Reviews

Our Glass House

Common Wealth Theatre’s site-specific play exploring domestic abuse opened in Camden last week

Balvinder Sopal as Sufiya
Balvinder Sopal as Sufiya
© Robert Ormerod

Stand in the hallway of a nondescript Camden house and you'll hear the soft rustlings of women and men tensely waiting for their partners.

Our Glass House is an often atmospheric, sometimes chilling recreation of what life is like for those who experience domestic abuse every day. Free to wander around the rooms as you please, each one holds a victim.

Based on interviews with real men and women who suffered, we see it can happen to anyone: elderly Helen (Cynthia Whelan) in pearls with a spotless front room, the tormented father (Dave Hart) whose wife opens the car door when he's driving, Asian mum Sufiya preparing dinner, a heavily pregnant woman obsessively cleaning the kitchen.

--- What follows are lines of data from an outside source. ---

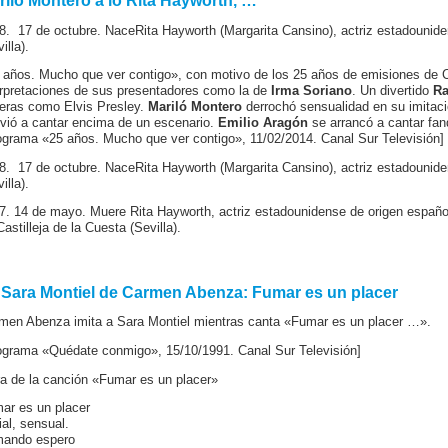
riló Montero a lo Rita Hayworth, …
8. 17 de octubre. NaceRita Hayworth (Margarita Cansino), actriz estadounide
illa).
 años. Mucho que ver contigo», con motivo de los 25 años de emisiones de C
erpretaciones de sus presentadores como la de
Irma Soriano
. Un divertido
Ra
eras como Elvis Presley.
Mariló Montero
derrochó sensualidad en su imitac
evió a cantar encima de un escenario.
Emilio Aragón
se arrancó a cantar fa
ograma «25 años. Mucho que ver contigo», 11/02/2014. Canal Sur Televisión]
8. 17 de octubre. NaceRita Hayworth (Margarita Cansino), actriz estadounide
illa).
7. 14 de mayo. Muere Rita Hayworth, actriz estadounidense de origen español
astilleja de la Cuesta (Sevilla).
 Sara Montiel de Carmen Abenza: Fumar es un placer
men Abenza imita a Sara Montiel mientras canta «Fumar es un placer …».
ograma «Quédate conmigo», 15/10/1991. Canal Sur Televisión]
ra de la canción «Fumar es un placer»
ar es un placer
ial, sensual.
ando espero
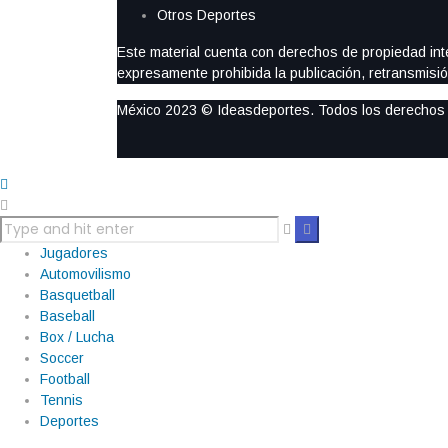
Otros Deportes
Este material cuenta con derechos de propiedad intel
expresamente prohibida la publicación, retransmisión
México 2023 © Ideasdeportes. Todos los derechos
Jugadores
Automovilismo
Basquetball
Baseball
Box / Lucha
Soccer
Football
Tennis
Deportes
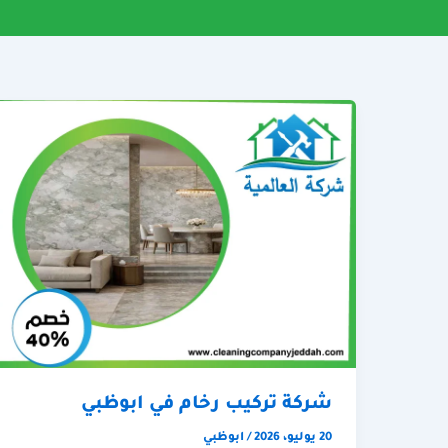
شركة تركيب رخام في ابوظبي
20 يوليو، 2026
/
ابوظبي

Director Evie Manning conjures truly shocking moments such as Kayleigh's (Cerise Reid) nasty bathroom scene which really get under the skin and I felt tears welling as I stood at the top of the stairs straining to hear a young boy's touching wishes for a future without family tension.

There are clever set pieces, from a piano on the ceiling to kitchen bunting made of dusters, and tension is ramped up by the live musician in the pantry. The support on offer for the audience at the end of the show is another point in favour of the Common Wealth Theatre team.

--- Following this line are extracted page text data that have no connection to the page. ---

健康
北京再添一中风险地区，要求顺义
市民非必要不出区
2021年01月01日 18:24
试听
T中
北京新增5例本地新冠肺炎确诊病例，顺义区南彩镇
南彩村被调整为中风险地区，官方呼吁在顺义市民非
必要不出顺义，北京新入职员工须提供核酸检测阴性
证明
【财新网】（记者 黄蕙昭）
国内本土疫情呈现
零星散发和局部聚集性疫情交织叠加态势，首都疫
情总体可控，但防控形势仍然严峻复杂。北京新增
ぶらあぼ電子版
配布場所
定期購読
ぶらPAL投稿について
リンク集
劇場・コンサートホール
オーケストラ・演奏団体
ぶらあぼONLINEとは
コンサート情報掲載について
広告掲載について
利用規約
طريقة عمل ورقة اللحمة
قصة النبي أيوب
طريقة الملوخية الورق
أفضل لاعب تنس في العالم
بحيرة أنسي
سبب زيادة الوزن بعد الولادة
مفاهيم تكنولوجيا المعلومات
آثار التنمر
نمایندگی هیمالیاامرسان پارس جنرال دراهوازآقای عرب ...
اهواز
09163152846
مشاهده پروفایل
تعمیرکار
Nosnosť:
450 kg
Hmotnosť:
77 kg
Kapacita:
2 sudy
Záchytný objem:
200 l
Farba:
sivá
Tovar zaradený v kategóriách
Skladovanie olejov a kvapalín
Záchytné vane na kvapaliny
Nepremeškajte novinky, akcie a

Sadly sometimes – despite advice before the show begins for the audience to mind blocking doorways – it's tricky to see what's happening and I missed what sounded to be a cathartic finale.

This isn't a slight piece of drama but with fewer moments of nothing – some of the pregnant silences were genuinely taut, while others were just empty – the show would be even weightier.